Quand on veut rehausser le niveau, on s’y prend à la base normalement…
C’est ce qui est en train d’être fait, je crois. Dès les premières années, l’enfant doit pouvoir refaire une classe. Par le passé, il y avait des remedial classes au niveau de la Form III ou la Form IV. Les anciens du Collège du Saint-Esprit se rappeleront la fameuse IV D. Ceux qui passaient par cette classe en ressortaient avec un meilleur bagage académique. Il s’agissait d’un groupe restreint et on y assignait des enseignants avec une pédagogie et une expérience confirmées.
L’autre décision qui fait polémique concerne les certificats que le MES refuse de remettre à ceux qui n’ont pas payé les frais d’examens. Quand on juxtapose avec la polémique sur le taux de présence l’année dernière, diriez-vous que dans l’éducation, on prend des décisions abruptes sans communiquer comme il se doit ?
Il y a certainement un gros problème de communication. Depuis le départ, chacun se renvoie la balle. Certains ont aussi politisé le débat. Dans le cas du taux de présence, on a réussi à noyer le poisson, tout le monde a oublié le vrai débat. Il s’agissait de combattre l’absentéisme au collège. Tout est parti de là. Tout le monde criait haut et fort qu’il fallait trouver une solution. On a essayé plusieurs choses par le passé qui n’ont pas marché. Je crois qu’en grande partie grâce à cette mesure, les enfants aujourd’hui montrent plus d’intérêt à être présents.
Le ministère travaille justement sur un curriculum destiné aux élèves en difficulté pour remplace la filière Prevoc. Est-ce une bonne chose ?

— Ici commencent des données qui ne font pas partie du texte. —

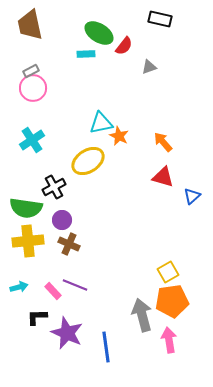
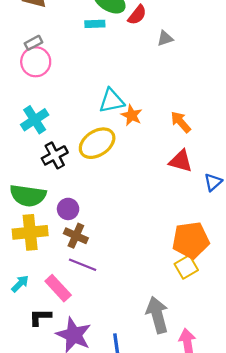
black cross: (54, 187) -> (55, 155), moved
purple line: (75, 285) -> (83, 265), moved
cyan arrow: (19, 287) -> (20, 284), turned -30
pink rectangle: (53, 291) -> (58, 288), size x1.4
orange pentagon: (172, 301) -> (191, 240), moved

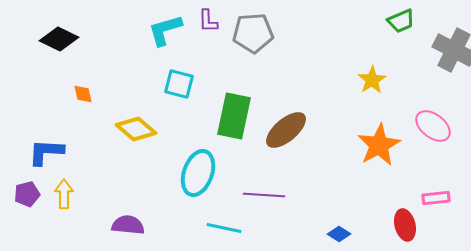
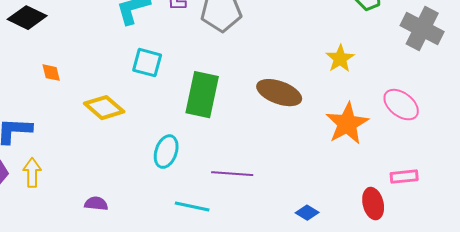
brown ellipse: (286, 130) -> (279, 93), moved, turned 60
cyan ellipse: (198, 173) -> (166, 152), size x0.7
purple semicircle: (128, 225) -> (96, 204), size x0.7

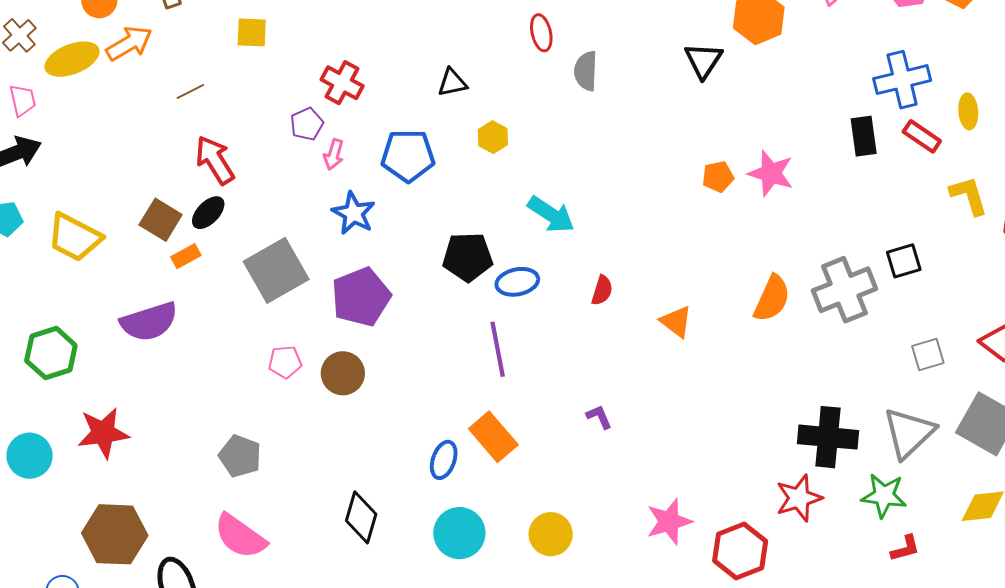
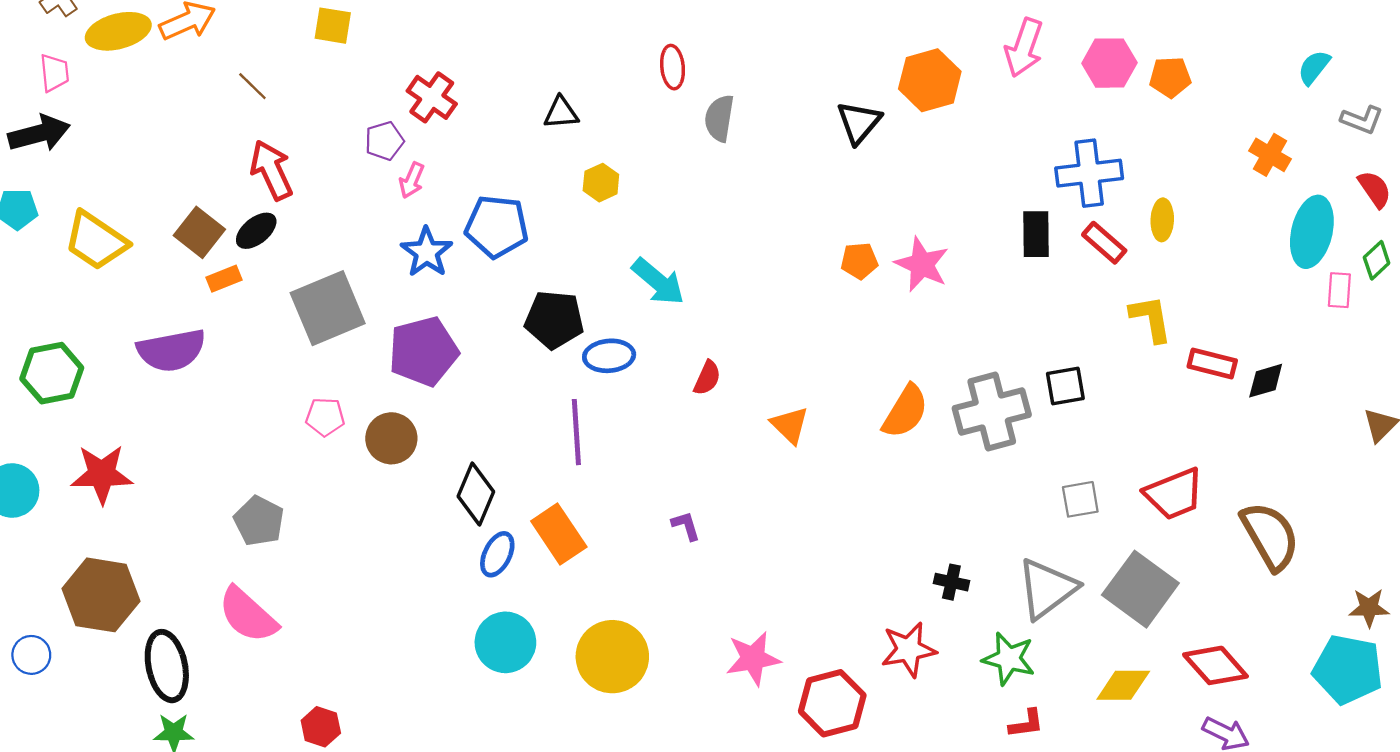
brown line: (190, 92) -> (252, 86), turned 64
blue pentagon: (408, 156) -> (497, 226), moved
black cross: (828, 437) -> (951, 582), size x0.5
black diamond: (361, 517) -> (476, 494), moved
yellow circle: (551, 534) -> (612, 657), size x1.4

Dans nos écoles, il faut un éventail de sujets plus axés sur le côté technique et le monde du travail. Notre système reste très académique et nous aurions pu former nos élèves à affronter le monde préprofessionnel un peu plus tôt, avec des écoles spécialisées. On a essayé certaines méthodes ces derniers temps, mais cela reste très superficiel. Le HSC Pro a été introduit, mais on n’en entend plus trop parler. Très peu d’élèves optent pour le HSC Pro qui demeure très académique. C’est un nouveau coup d’épée dans l’eau. Pour le Prevoc, certains collèges ont abandonné le modèle de manière abrupte. Ces élèves passaient trois ans dans les collèges avant d’être envoyés au MITD à temps partiel, dégoutés du système scolaire.
Quelle serait la formule idéale pour s’orienter vers cette éducation préprofessionnelle ?
On va essayer le concept Nine-Year Schooling qui semble vouloir orienter les élèves vers de nouvelles matières. Mais là encore, il y a beaucoup de choses qui restent floues. On a lancé l’entrepreneurship, etc., mais c’est encore à l’état embryonnaire. Le syllabus lui-même n’est pas encore bien défini. Dans l’éducation, les réformes ne peuvent être révolutionnaires, elles doivent être graduelles.
Vous étiez à la tête d’un collège confessionnel avec des élèves de niveaux différents qui correspondaient au mixed-ability pratiqué par ces collèges. Est-ce que cela marche ?
Oui ! Il ne faut pas oublier que ces élèves avaient au minimum 15 aggregates. Pour la rentrée 2018, il ne sera pas question d’aggregates. Il y aura des élèves en deçà des critères d’admission. Cela risque surtout de poser un problème aux profs qui n’ont pas été assez formés.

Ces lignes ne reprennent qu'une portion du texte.